• Work to be completed: Copy out the line bearing "Return results in <instances>...</instances>. Segment" and all the lines after it, to the very end of the material below, exactly as written.

------ Extracted information

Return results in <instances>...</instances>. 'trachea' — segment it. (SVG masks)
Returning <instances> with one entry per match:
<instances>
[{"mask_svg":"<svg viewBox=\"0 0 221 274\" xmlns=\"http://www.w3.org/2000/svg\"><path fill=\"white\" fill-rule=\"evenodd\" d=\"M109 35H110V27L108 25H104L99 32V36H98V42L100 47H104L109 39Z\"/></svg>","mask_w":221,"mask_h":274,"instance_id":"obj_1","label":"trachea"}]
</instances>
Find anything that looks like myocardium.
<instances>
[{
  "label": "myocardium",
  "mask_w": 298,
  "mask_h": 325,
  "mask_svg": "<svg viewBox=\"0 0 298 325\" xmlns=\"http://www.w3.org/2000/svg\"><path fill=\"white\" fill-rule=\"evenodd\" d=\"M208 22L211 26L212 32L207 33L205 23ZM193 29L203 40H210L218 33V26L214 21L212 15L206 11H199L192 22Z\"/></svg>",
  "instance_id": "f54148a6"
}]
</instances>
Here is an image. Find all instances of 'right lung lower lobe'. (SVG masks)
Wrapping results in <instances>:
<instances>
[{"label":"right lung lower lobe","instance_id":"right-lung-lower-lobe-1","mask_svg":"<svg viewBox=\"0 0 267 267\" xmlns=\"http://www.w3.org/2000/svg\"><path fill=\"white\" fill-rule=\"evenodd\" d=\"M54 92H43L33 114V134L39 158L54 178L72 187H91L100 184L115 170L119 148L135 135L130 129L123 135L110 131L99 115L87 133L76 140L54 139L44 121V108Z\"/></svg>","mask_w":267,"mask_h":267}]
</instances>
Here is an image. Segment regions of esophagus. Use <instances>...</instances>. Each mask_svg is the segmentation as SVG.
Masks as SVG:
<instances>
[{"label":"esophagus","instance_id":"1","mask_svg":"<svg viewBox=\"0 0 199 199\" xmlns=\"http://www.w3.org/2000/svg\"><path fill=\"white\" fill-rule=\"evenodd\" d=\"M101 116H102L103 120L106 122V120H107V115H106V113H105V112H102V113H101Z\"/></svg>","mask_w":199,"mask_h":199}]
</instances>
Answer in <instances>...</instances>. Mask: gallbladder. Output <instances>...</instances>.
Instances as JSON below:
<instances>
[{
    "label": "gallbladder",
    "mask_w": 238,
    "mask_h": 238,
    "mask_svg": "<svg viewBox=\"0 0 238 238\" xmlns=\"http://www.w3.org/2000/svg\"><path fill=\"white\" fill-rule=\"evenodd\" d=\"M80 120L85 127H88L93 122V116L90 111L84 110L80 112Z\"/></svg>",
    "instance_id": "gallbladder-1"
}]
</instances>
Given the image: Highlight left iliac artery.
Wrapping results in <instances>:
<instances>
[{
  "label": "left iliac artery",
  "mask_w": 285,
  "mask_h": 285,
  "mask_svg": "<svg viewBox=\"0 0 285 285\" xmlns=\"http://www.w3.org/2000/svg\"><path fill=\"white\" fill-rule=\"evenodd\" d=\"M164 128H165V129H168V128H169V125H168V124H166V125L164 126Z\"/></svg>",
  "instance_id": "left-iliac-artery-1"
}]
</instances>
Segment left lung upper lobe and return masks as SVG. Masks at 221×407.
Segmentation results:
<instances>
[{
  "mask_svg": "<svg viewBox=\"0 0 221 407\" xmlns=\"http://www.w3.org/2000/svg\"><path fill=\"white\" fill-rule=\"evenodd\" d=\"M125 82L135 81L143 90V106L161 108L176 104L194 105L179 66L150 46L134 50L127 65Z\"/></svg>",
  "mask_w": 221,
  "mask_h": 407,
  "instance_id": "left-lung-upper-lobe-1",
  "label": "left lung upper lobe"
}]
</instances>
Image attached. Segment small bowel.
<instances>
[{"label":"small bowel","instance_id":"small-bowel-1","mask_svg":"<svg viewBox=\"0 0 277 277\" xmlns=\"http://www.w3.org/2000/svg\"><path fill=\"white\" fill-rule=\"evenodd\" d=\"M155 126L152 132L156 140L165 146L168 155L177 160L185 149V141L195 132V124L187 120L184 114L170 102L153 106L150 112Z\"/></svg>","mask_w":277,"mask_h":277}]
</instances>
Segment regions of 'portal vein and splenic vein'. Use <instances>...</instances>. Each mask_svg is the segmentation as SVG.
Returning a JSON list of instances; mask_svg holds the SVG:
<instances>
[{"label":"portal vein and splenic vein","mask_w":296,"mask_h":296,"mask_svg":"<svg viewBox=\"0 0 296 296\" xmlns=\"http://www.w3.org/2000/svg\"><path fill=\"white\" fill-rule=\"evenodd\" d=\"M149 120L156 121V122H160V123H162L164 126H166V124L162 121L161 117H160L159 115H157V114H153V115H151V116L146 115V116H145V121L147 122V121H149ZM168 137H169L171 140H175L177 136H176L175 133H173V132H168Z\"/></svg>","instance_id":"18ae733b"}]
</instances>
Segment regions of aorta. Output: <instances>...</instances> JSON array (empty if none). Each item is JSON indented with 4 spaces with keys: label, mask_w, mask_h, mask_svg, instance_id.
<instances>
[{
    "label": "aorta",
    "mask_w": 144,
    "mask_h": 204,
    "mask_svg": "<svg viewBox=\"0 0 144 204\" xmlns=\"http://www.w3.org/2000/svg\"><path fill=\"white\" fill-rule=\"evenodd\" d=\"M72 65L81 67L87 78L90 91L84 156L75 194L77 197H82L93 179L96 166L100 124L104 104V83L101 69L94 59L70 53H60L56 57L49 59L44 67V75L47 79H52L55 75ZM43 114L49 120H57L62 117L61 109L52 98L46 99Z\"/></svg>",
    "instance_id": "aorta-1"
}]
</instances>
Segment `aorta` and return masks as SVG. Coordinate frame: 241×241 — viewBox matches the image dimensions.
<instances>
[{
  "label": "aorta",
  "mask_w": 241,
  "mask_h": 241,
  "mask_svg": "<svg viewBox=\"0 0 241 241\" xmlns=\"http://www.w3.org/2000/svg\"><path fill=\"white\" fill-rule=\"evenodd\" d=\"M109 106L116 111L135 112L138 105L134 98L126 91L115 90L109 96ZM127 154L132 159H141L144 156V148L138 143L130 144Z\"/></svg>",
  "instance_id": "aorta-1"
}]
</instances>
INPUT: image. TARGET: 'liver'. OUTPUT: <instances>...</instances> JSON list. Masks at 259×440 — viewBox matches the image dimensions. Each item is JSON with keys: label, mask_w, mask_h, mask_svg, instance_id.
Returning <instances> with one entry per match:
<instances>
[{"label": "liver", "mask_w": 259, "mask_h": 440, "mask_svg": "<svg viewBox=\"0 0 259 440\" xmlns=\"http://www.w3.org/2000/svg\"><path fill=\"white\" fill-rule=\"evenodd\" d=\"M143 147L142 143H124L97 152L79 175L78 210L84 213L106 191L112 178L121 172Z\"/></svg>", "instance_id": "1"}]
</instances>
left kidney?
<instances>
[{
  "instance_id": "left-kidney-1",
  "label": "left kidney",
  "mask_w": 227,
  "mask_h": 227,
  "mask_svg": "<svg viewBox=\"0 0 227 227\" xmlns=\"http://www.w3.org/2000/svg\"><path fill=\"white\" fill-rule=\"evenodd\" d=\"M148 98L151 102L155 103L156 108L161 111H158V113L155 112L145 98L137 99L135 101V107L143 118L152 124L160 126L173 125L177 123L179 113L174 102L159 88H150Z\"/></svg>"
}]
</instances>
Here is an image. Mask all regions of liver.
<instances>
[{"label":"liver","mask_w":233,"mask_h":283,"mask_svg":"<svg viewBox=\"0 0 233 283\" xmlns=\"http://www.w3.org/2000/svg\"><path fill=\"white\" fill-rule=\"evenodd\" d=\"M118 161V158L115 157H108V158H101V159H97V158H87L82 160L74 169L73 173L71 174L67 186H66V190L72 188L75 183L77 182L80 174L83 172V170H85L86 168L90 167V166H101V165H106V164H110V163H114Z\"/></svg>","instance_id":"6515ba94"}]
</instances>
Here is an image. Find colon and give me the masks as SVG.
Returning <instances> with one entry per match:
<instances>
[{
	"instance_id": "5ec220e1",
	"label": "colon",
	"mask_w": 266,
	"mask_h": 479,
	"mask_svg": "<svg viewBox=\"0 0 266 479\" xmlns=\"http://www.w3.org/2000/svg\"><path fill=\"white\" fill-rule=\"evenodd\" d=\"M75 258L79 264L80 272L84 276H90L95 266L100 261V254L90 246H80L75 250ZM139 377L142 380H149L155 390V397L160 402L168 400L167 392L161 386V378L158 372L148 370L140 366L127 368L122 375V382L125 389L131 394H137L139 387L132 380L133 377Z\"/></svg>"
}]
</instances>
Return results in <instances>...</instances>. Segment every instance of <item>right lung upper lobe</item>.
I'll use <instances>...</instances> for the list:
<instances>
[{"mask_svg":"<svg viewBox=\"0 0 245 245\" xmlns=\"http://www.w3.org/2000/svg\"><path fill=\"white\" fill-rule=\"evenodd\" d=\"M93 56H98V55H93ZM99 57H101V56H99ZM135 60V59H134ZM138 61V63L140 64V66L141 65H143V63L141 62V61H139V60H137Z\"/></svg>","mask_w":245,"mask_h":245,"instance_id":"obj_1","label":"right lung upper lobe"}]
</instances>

------------

• Exercise output:
Return results in <instances>...</instances>. Segment every instance of <item>right lung upper lobe</item>.
I'll use <instances>...</instances> for the list:
<instances>
[{"mask_svg":"<svg viewBox=\"0 0 245 245\" xmlns=\"http://www.w3.org/2000/svg\"><path fill=\"white\" fill-rule=\"evenodd\" d=\"M93 56H98V55H93ZM99 57H101V56H99ZM135 60V59H134ZM138 61V63L140 64V66L141 65H143V63L141 62V61H139V60H137Z\"/></svg>","mask_w":245,"mask_h":245,"instance_id":"obj_1","label":"right lung upper lobe"}]
</instances>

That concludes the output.